REQUIRED ACTION:
For the listing that follows, give again exactly the lines from the one with "was recently officially" to the one with "Rajamony IFS (Retd).", including both.
☆ ☆ ☆ ☆ ☆
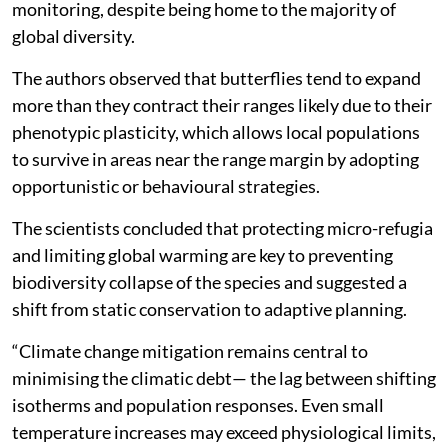
monitoring, despite being home to the majority of
global diversity.
The authors observed that butterflies tend to expand
more than they contract their ranges likely due to their
phenotypic plasticity, which allows local populations
to survive in areas near the range margin by adopting
opportunistic or behavioural strategies.
The scientists concluded that protecting micro-refugia
and limiting global warming are key to preventing
biodiversity collapse of the species and suggested a
shift from static conservation to adaptive planning.
“Climate change mitigation remains central to
minimising the climatic debt— the lag between shifting
isotherms and population responses. Even small
temperature increases may exceed physiological limits,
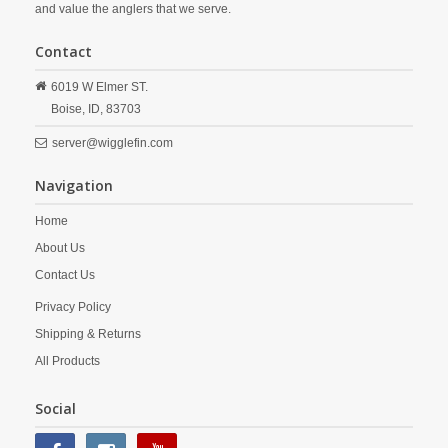
and value the anglers that we serve.
Contact
6019 W Elmer ST.
Boise,
ID,
83703
server@wigglefin.com
Navigation
Home
About Us
Contact Us
Privacy Policy
Shipping & Returns
All Products
Social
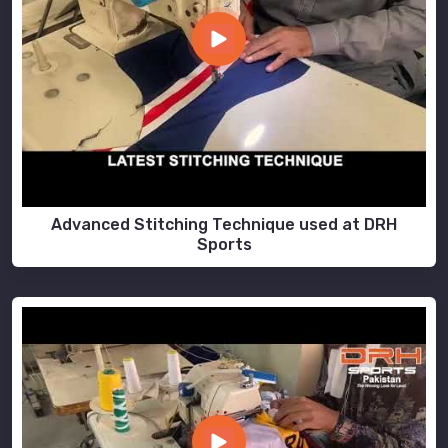
Advanced Stitching Technique used at DRH
Sports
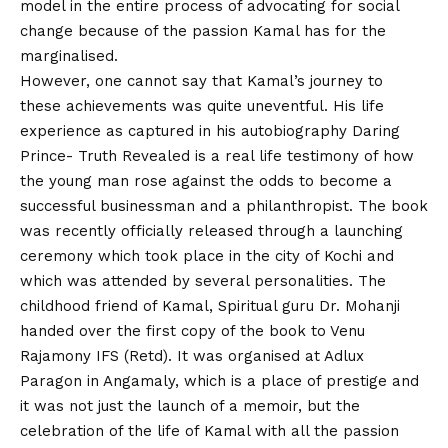
model in the entire process of advocating for social
change because of the passion Kamal has for the
marginalised.
However, one cannot say that Kamal’s journey to
these achievements was quite uneventful. His life
experience as captured in his autobiography Daring
Prince- Truth Revealed is a real life testimony of how
the young man rose against the odds to become a
successful businessman and a philanthropist. The book
was recently officially released through a launching
ceremony which took place in the city of Kochi and
which was attended by several personalities. The
childhood friend of Kamal, Spiritual guru Dr. Mohanji
handed over the first copy of the book to Venu
Rajamony IFS (Retd). It was organised at Adlux
Paragon in Angamaly, which is a place of prestige and
it was not just the launch of a memoir, but the
celebration of the life of Kamal with all the passion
☆ ☆ ☆ ☆ ☆
EXERCISE ANSWER:
was recently officially released through a launching
ceremony which took place in the city of Kochi and
which was attended by several personalities. The
childhood friend of Kamal, Spiritual guru Dr. Mohanji
handed over the first copy of the book to Venu
Rajamony IFS (Retd). It was organised at Adlux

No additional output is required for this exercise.